Τρίτη 20 Δεκεμβρίου 2011

Η ΦΟΝΙΣΣΑ 1


Recostada cerca del fuego, con los ojos cerrados y la cabeza apoyada en el borde de la chimenea, la tía Jadula, más conocida como Yanú Frányisa, la de Ioanis Frangos, no dormía, sino que sacrificaba su sueño al lado de la cuna de su pequeña nieta enferma. La parturienta, la madre de la criatura, se había dormido hacía poco sobre su pobre jergón colocado a ras de suelo.
El pequeño candil titilaba, colgado bajo la campana del hogar. Arrojaba más sombra que luz sobre los escasos y miserables muebles, que parecían más limpios y ordenados por la noche. Las tres teas a medio consumir y el gran leño de pie en el fuego arrojaban mucha ceniza, algunas brasas y, por momentos, una llama temblorosa; entonces la vieja recordaba entre sueños a su ausente hija pequeña, Crinió, que si se encontrara en aquel momento en la habitación, canturrearía, como salmodiando, aquello de: «Si es amigo, que se alegre; si enemigo, que reviente...».
Jadula, la llamada Frányisa, o Frangoyanú, de casi sesenta años, era una mujer bien hecha, de rasgos hombrunos, de energía masculina, y con un asomo de bigote sobre los labios. Al reflexionar, a la luz de sus recuerdos, sobre su vida entera, veía que no había hecho otra cosa que servir a los demás. De niña, sirvió a sus padres. Cuando se casó, fue esclava de su marido —y sin embargo, a causa del carácter de ella y de la debilidad de él, fue a la vez también su tutora—; cuando tuvo hijos, fue criada de sus hijos; cuando sus hijos tuvieron hijos, fue de nuevo la sirvienta de sus nietos.
La criatura había nacido dos semanas antes. Su madre había tenido un parto difícil. Era la que dormía en la cama, la hija primogénita de Frangoyanú, Deljaró Trajílena, la mujer de Trajilis. Se habían dado prisa en bautizarla el décimo día porque estaba muy enferma: tenía una tos que parecía tos ferina, acompañada de síntomas casi espasmódicos. Cuando la bautizaron, la criatura se encontró mejor la primera noche, y la tos disminuyó un poco. Durante muchas noches, Frangoyanú no había conciliado el sueño ni había cerrado los párpados, velando al lado de la criatura, que no podía imaginar cuántas molestias ocasionaba, ni cuánto martirio le quedaba por sufrir, si sobrevivía. Y no podía ni imaginarse la pregunta que sólo su abuela se hacía para sus adentros: «Dios mío, ¿para qué tiene que venir ella también al mundo?»
La vieja la acunaba, y habría sido capaz de hacer de sus sufrimientos canciones sobre la cuna de la pequeña. Durante la noche pasada, en efecto, había «delirado» evocando todas sus amarguras con crudeza. En forma de imágenes, escenas y visiones, había rememorado toda su vida, inútil, vana y pesada.

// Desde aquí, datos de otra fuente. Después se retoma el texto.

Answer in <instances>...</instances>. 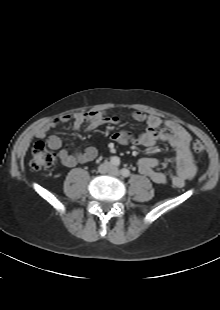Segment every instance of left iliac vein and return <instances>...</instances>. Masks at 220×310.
Segmentation results:
<instances>
[{
    "mask_svg": "<svg viewBox=\"0 0 220 310\" xmlns=\"http://www.w3.org/2000/svg\"><path fill=\"white\" fill-rule=\"evenodd\" d=\"M110 173H111L113 176H119V174H120L119 170H118L117 168H115V167H112V168L110 169Z\"/></svg>",
    "mask_w": 220,
    "mask_h": 310,
    "instance_id": "4c4485c4",
    "label": "left iliac vein"
}]
</instances>
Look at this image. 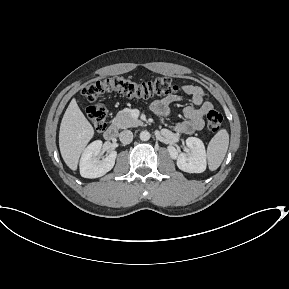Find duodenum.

Alexandros Papadiamantis: La asesina (Periférica, 2010)
trad.: Laura Salas Rodríguez

La asesina
película griega de Costas Feris (1974)


“Pero vamos a ver, dígame usted si hacía falta que nacieran tantas niñas. Y si nacen, ¿vale la pena criarlas? Mejor que no salgan adelante”

Este escalofriante pensamiento de su protagonista resume la tesis de La asesina de Alexandros Papadiamantis, autor griego del s. XIX que, como suele suceder, a menudo aparece etiquetado como costumbrista o muy del gusto de la época. Sin embargo, con ser el mejor representante del relato de su tiempo, y el más conocido entre los griegos, hay que decir que La asesina es mucho más que una novela corta decimonónica, porque contiene una reflexión inusual para el mundo griego sobre la mujer, su situación y papel en la sociedad, que el autor retrata con amargura en la persona de Fragoyanú, una de tantas mujeres de las islas o las poblaciones pequeñas de aquel estado griego recién inaugurado, marcada desde su nacimiento por el azar de haber sido niña y no varón.
En una sociedad mermada por las guerras, la pobreza y la emigración masculina, donde la tradición exige de la mujer una generosa dote (una vivienda, terrenos y dinero en metálico, además del ajuar) para poder acceder al matrimonio y liberar así a los padres de una pesada carga, nacer mujer o engendrar niñas es casi una maldición, o al menos a esa conclusión llega nuestra asesina tras una muy difícil vida en la que solo ha contado con su ingenio (una mente femenina, que se dice en griego, por su capacidad de resolución) para sortear las sucesivas olas que la han azotado desde su llegada al mundo.